The user-programmable FPGA logic allows a custom layer to be implemented most efficiently, removing it from becoming a system bottleneck. For sparse neural network, Xilinx has been long used in sparse-matrix-based signal-processing applications such as communication domains. Users can design a specialised encoder, decoder and sparse matrix engines in FPGA fabric.

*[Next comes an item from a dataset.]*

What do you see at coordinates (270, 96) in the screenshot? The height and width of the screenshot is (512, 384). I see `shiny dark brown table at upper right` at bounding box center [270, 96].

And lastly, for binary/ternary operations, Xilinx FPGAs use look-up tables (LUTs) to implement bit-level manipulation, resulting in close to 1PetaOPS, or 1000 TOPS (when using binary instead of Integer 8).

Industry-approved

In regard to whole-application acceleration, Xilinx has already been adopted in production by industries to accelerate the non-deep-learning workloads including sensor fusion, conventional computer vision and DSP algorithms, path planning and motor control. Xilinx now has over 900 hardware accelerated libraries published under the Vitis brand, enabling significant speed up in typical workloads.

Xilinx is known for its quality of devices, confirmed by their adoption in safety-critical environments such as space, automotive, industrial automation and surgery assistant robots.

Xilinx’s new unified software platform, Vitis, combines AI with software development, enabling developers to accelerate their applications on heterogeneous platforms and target applications from cloud computing to embedded end-points. Vitis plugs into standard environments, uses open-source technology, and is free. Within Vitis, the AI part provides tools to optimise, quantise and compile trained models, and deliver specialised APIs for applications from the edge to the cloud, all with best-in-class inference performance and efficiency.